9. The regular expression module¶
The re module implements regular expression searches. There are entire books about regular expressions and we will not cover all the possibilities but will present only a few examples to give an idea of what can be achieved with regular expressions.
Examples here below are inspired or taken from the references (e.g. dive into python).
9.1. Quick start¶
You can use this module to search for strings using wildcards and complex patterns. Here is a first set of examples to illustrate the difference between the re.match() and re.search() functions:
>>> s = ['airplane', 'base', 'ALLIGATOR', 'Broad' ]
>>> filter((lambda x: re.match(r'A', x)),s)
['ALLIGATOR']
>>> filter((lambda x: re.match(r'L', x)),s)
[]
>>> filter((lambda x: re.search(r'L', x)),s)
['ALLIGATOR']
>>> filter((lambda x: re.search(r'^L', x)),s)
[]
The re.match() function searches for a pattern at the start of the string, which explains that with the pattern L nothing is found. Conversely, the re.search() method searches for the pattern everywhere, except if the sign ^ is used, which indicates to start at the beginning of the string.
Here is another set of examples to illustrate the usage of the dot character:
>>> s = ('xxx', 'abcxxxabc', 'xyx', 'abc', 'x.x', 'axa', 'axxxxa', 'axxya')
>>> # let us search for all strings with at least 2 consecutive 'x'
>>> filter((lambda x: re.search(r'xx', x)),s)
('xxx', 'abcxxxabc', 'axxxxa', 'axxya')
>>> # now, we want 2 consecutives 'x'
>>> filter((lambda x: re.search(r'xx', x)),s)
('xxx', 'abcxxxabc', 'axxxxa', 'axxya')
>>> # or 2 x separated by a character
>>> filter((lambda x: re.search(r'x.x', x)),s)
('xxx', 'abcxxxabc', 'xyx', 'x.x', 'axxxxa')
The dot is a special character, so to look for it, you need to escape it:
>>> filter((lambda x: re.search(r'x\.x', x)),s)
('x.x', )
finally, for this quick start, let us show the difference between the plus and asterisk characters.
The asterisk matches zero or more occurences of a character, so ‘x*x’ matches ‘axa’:
>>> filter((lambda x: re.search(r'x*x', x)),s)
('xxx', 'abcxxxabc', 'xyx', 'x.x', 'axa', 'axxxxa', 'axxya')
Instead, you may want to use the plus sign that matches one or more occurences:
>>> filter((lambda x: re.search(r'x+x', x)),s)
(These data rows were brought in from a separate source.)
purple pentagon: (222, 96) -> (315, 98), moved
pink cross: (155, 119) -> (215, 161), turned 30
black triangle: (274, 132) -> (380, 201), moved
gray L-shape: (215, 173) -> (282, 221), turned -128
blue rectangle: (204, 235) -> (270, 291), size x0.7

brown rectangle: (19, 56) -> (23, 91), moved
('xxx', 'abcxxxabc', 'axxxxa', 'axxya')
9.2. Matching at the End of a String¶
A first naive approach is to use the replace() method of a string:
>>> s = '100 BROAD ROAD'
>>> s.replace('ROAD', 'RD.')
'100 BRD. RD.'
but as you can see, all instances of ROAD are replaced, which is not what we want. We could use a trick to search for ** ROAD** (note the space before ROAD).
>>> s = '100 BROAD ROAD'
>>> s.replace(' ROAD', 'RD.')
'100 BROAD RD.'
Another way is to split the string and replace the ROAD string where it is appropriate but again this is not an ideal solution.
>>> s = '100 BROAD ROAD'
>>> s[:-4] + s[-4:].replace('ROAD', 'RD.')
'100 BROAD RD.'
Using the regular expression, we can matche the ROAD when it occurs at the end of the string. Here the $ sign means end of string. The caret sign (^) means beginning of the string.
>>> import re
>>> s = '100 BROAD ROAD'
>>> re.sub('ROAD$', 'RD.', s)
'100 NORTH BROAD RD.'
This matches the ROAD at the end of the string s, but does not match the ROAD that’s part of the word BROAD, because it is in the middle of s.
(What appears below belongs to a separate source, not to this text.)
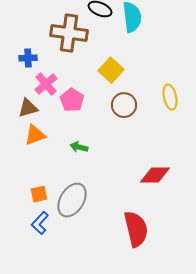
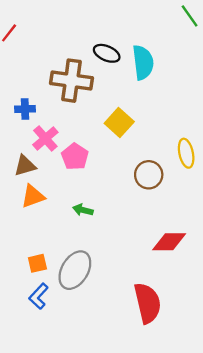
brown circle: (124, 105) -> (149, 175), moved

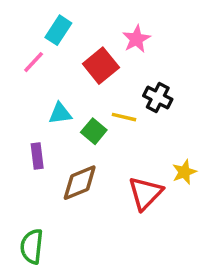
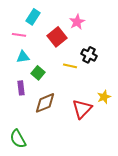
pink line: (34, 62) -> (19, 35), turned 56
cyan triangle: (60, 113) -> (23, 57), moved
green square: (94, 131) -> (38, 73), moved
green semicircle: (32, 246) -> (18, 139), turned -36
9.3. Matching Whole Words¶
To express a whole word, you use \b, which means “a word boundary must occur right here”. In Python, this is complicated by the fact that the \ character in a string must itself be escaped. It is one reason why regular expressions are easier in Perl than in Python.
>>> s = '100 BROAD'
>>> re.sub('ROAD$', 'RD.', s)
'100 BRD.'
>>> re.sub('\\bROAD$', 'RD.', s)
'100 BROAD'
To work around the backslash plague, you can use what is called a raw string, by prefixing the string with the letter r. This tells Python that nothing in this string should be escaped;
>>> re.sub(r'\bROAD$', 'RD.', s)
'100 BROAD'
>>> s = '100 BROAD ROAD APT. 3'
>>> re.sub(r'\bROAD$', 'RD.', s)
'100 BROAD ROAD APT. 3'
>>> re.sub(r'\bROAD\b', 'RD.', s)
'100 BROAD RD. APT. 3'
Here are more examples:
>>> import re
>>> pattern = r'^M?M?M?$' # match either M, MM or MMM as a whole word
>>> re.search(pattern, 'M') # returns True
>>> pattern = r'^M?M?M?(X|C|D)$'
>>> re.search(pattern, 'MMD') # returns True
>>> re.search(pattern, 'MMDX') # returns False because D is not the fina l character
9.4. {n,m} notation for pattern¶
>>> pattern = '^M{0,3}$'
>>> re.search(pattern, 'MM')
9.5. Regular Expressions with Inline Comments¶
It could be handy to store the pattern with comments within a triple quoted string. This example checks roman numbers validity:
>>> pattern = """
^ # beginning of string
M{0,4} # thousands - 0 to 4 M's
(CM|CD|D?C{0,3}) # hundreds - 900 (CM), 400 (CD), 0-300 (0 to 3 C's),
# or 500-800 (D, followed by 0 to 3 C's)
(XC|XL|L?X{0,3}) # tens - 90 (XC), 40 (XL), 0-30 (0 to 3 X's),
# or 50-80 (L, followed by 0 to 3 X's)
(IX|IV|V?I{0,3}) # ones - 9 (IX), 4 (IV), 0-3 (0 to 3 I's),
# or 5-8 (V, followed by 0 to 3 I's)
$ # end of string
"""
>>> re.search(pattern, 'M', re.VERBOSE)
<_sre.SRE_Match object at 0x008EEB48>
>>> re.search(pattern, 'MCMLXXXIX', re.VERBOSE)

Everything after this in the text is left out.